O Benfica voltara ao sufoco, para os minutos finais. O árbitro, João Pinheiro, deu 5 minutos de compensação e, ao terceiro, nova situação de golo eminente, depois de mais uma defesa milagre do Paulo Vítor a um remate de cabeça de Otamendi. Que se preparava para a recarga, na pequena área, quando o João Pedro, que entrara ao 78 minutos e logo viu um amarelo por "placar" Gonçalo Guedes, que saía disparado para a área flaviense - com João Pinheiro a parar o lance e a interromper um ataque prometedor, quando devia deixar prosseguir a jogada, e exibir o amarelo na primeira oportunidade -, o atinge, de pitons, na canela.
João Pinheiro assinalou falta ... de Otamendi. O Paulo Vítor ficou deitado no relvado, e a sua equipa médica entrou em campo. O VAR, com todo o tempo para ver e rever o lance, obedeceu a Vítor Baía. O guarda-redes do Chaves está bem - nunca tinha deixado de estar -, e cobra o livre, com pontapé para a frente. Otamendi está sozinho, sem ninguém à volta, com a bola na sua direcção. Pode dominá-la no peito. Ou devolvê-la de primeira para o ataque. Não faz uma coisa, nem outra. Recebe-a com o pé, e ela foge-lhe. Escorrega e, de trás, surge a correr um tal Abass, entrado há pouco para reforçar o lado direito da defesa, com a bola ali à frente. Otamendi ainda poderia ter tentado a falta. Sabendo que seria expulso, deixou-o seguir, acreditando num milagre de Odysseas. Não houve milagre, e o Chaves ganhou o jogo, no último minuto.
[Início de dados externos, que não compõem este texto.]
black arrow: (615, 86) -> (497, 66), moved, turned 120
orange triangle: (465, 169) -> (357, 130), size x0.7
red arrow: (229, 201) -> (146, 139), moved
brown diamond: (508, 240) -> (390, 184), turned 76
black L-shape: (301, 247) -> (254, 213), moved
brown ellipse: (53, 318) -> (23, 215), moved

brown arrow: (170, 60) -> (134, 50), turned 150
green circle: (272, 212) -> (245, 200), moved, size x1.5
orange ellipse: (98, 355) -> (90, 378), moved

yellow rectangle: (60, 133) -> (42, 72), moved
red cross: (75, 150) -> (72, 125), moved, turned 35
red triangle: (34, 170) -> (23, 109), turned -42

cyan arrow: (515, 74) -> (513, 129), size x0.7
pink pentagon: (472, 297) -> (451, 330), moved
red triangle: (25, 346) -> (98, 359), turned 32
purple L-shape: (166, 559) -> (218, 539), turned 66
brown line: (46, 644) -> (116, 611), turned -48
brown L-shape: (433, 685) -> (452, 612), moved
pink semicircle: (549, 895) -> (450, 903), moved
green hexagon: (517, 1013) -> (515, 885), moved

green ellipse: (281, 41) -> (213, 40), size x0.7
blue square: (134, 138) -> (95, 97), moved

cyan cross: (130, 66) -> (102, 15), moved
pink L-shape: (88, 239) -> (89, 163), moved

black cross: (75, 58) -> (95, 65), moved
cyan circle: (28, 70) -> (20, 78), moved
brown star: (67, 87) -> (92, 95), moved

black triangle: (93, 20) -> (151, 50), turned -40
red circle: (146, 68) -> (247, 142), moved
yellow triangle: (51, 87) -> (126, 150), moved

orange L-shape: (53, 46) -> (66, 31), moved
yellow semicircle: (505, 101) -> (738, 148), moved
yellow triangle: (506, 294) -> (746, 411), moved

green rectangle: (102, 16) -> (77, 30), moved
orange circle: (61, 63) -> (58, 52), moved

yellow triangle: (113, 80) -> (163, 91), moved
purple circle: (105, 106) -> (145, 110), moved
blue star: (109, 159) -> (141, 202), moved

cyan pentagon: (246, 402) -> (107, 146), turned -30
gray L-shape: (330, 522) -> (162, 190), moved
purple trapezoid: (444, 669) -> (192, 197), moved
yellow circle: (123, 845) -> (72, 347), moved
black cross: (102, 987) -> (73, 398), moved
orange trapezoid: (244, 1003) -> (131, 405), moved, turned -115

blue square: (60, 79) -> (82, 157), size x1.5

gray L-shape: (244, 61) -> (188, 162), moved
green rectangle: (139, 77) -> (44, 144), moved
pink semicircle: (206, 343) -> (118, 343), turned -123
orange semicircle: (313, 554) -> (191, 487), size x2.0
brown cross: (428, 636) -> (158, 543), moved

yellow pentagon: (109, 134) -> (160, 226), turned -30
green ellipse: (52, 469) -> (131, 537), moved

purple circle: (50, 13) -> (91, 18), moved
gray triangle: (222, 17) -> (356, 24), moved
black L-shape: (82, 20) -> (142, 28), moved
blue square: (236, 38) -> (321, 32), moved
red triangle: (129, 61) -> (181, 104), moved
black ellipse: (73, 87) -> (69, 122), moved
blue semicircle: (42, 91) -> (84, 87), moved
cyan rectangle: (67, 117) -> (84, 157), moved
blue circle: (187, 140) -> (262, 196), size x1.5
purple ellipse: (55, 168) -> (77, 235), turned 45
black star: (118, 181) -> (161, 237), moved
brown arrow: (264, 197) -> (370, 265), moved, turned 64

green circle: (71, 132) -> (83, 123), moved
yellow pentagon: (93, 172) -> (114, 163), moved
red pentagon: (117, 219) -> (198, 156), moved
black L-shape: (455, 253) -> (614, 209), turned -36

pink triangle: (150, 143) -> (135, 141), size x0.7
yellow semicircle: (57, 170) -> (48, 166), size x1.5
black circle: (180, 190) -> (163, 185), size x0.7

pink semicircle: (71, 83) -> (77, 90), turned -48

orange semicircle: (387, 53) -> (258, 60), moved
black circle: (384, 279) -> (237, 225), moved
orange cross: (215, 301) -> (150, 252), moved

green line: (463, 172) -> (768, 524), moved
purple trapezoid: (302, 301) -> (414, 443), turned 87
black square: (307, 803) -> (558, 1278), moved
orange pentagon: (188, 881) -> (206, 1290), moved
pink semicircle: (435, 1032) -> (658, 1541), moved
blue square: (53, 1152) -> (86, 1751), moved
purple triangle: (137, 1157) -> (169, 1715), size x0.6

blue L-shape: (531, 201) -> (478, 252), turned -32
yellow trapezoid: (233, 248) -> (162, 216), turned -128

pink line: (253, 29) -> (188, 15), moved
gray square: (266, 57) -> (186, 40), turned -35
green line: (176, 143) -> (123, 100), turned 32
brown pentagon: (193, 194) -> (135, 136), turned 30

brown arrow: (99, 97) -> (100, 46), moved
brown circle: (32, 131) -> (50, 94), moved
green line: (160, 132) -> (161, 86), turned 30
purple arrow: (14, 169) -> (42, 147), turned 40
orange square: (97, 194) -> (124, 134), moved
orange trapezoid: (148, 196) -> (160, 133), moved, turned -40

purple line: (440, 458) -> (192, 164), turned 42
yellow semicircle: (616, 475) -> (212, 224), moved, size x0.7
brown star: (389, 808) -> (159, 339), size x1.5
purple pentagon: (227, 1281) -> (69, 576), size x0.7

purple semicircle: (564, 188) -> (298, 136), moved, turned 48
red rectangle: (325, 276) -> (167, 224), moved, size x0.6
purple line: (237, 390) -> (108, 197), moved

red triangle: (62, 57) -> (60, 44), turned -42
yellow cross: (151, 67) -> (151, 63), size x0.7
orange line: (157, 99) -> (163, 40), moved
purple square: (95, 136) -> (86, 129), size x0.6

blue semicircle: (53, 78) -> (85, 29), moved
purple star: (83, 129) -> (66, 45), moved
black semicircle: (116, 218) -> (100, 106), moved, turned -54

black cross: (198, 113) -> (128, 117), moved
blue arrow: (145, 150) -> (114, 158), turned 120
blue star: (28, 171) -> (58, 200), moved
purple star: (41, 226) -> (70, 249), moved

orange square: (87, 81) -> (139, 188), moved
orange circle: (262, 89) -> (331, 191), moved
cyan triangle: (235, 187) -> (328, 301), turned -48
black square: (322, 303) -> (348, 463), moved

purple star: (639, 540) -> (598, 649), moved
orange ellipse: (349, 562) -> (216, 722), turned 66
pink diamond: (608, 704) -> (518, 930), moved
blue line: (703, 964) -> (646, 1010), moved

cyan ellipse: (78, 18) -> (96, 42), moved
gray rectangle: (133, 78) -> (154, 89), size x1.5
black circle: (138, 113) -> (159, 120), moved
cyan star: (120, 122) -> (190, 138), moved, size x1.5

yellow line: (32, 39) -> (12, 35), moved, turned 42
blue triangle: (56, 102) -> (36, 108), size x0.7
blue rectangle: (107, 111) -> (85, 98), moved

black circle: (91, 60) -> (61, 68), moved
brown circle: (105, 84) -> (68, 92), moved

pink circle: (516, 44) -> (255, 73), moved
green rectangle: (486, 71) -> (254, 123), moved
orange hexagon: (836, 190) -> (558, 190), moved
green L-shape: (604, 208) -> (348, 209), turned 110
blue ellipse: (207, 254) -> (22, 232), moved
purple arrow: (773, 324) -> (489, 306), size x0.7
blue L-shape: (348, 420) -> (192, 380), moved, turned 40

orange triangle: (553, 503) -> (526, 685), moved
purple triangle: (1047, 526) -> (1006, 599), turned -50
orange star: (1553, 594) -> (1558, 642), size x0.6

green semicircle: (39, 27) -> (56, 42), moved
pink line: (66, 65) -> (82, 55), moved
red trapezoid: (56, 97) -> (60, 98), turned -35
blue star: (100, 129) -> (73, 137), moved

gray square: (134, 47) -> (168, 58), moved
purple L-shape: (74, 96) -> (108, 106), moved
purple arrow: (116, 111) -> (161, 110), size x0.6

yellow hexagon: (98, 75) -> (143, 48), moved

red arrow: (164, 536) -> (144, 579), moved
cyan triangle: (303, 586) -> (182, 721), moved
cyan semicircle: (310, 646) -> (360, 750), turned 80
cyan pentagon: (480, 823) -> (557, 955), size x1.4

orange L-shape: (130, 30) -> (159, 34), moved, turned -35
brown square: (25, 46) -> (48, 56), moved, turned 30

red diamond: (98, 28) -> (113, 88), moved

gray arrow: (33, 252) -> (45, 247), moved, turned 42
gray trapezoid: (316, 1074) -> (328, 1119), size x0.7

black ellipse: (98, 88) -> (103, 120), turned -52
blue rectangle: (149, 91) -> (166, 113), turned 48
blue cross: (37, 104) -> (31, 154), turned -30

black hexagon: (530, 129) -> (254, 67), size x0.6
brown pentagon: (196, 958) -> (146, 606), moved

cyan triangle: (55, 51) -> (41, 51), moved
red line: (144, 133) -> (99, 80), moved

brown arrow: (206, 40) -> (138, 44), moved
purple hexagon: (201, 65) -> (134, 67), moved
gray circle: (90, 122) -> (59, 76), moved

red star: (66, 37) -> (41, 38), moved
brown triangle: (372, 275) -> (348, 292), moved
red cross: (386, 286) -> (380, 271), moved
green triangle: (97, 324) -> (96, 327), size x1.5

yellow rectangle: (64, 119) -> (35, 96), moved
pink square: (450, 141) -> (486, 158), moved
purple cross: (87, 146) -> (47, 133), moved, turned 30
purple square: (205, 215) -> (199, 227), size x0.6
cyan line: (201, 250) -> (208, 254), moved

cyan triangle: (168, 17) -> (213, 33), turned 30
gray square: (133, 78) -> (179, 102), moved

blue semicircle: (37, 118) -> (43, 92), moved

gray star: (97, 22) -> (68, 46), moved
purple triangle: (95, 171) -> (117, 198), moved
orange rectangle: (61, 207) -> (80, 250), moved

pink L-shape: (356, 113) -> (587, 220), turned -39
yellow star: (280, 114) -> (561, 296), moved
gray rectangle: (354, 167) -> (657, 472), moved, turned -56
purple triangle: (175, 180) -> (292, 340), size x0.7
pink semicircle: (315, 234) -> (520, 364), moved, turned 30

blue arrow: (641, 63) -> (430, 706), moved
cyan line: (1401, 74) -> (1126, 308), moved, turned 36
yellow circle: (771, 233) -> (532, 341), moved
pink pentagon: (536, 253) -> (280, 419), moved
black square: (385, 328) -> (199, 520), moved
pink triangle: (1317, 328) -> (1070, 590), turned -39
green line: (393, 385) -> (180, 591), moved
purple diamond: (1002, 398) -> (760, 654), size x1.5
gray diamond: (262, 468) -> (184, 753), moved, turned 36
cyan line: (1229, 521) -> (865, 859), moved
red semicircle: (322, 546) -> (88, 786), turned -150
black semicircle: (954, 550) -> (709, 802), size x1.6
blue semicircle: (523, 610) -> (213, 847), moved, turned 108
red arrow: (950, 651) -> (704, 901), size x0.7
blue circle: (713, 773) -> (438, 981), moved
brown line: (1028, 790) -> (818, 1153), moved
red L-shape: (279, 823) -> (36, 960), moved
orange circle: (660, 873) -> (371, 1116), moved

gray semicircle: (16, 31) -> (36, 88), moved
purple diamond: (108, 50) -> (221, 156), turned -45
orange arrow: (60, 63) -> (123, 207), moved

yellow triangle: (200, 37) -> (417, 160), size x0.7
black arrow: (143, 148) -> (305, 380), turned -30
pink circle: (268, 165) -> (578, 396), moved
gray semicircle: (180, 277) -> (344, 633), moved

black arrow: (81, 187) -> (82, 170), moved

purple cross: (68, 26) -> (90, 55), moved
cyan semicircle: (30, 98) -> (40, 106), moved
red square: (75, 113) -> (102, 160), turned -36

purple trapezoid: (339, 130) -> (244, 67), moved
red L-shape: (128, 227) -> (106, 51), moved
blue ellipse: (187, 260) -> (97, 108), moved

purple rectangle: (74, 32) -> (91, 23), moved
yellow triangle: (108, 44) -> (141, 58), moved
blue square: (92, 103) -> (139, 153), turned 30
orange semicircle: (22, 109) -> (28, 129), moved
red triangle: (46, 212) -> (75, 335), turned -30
Foi assim, esta final. Foi assim que o Benfica perdeu o jogo que não podia perder. Foi assim, não fazendo um grande jogo, mas fazendo mais do que o suficiente para o ganhar. Foi assim, com João Pinheiro (e o VAR) a trocarem, no momento certo, um penálti, e uma expulsão (segundo amarelo), por uma falta ao contrário. E transformarem uma (provável) vitória numa derrota. Antes já tinham feito vista grossa a um outro penálti, sobre João Mário. Sim, tem que ser penálti. Porque é igualzinho a um que, no Dragão, uma hora depois, desbloquearia o nulo. E contribuiria para mais uma vitória pelos mínimos (2-1 ao Santa Clara, o último). Só com uma diferença: João Mário não se mandou para o chão antes de rematar, completamente desequilibrado; Toni Martínez atirou-se de imediato ao chão!
Por ter sido assim perdido, o jogo que não se poderia perder, acredito que a revolta se instale no Benfica. E que será suficientemente forte para que não volte perder um ponto, que seja, que não possa ser perdido.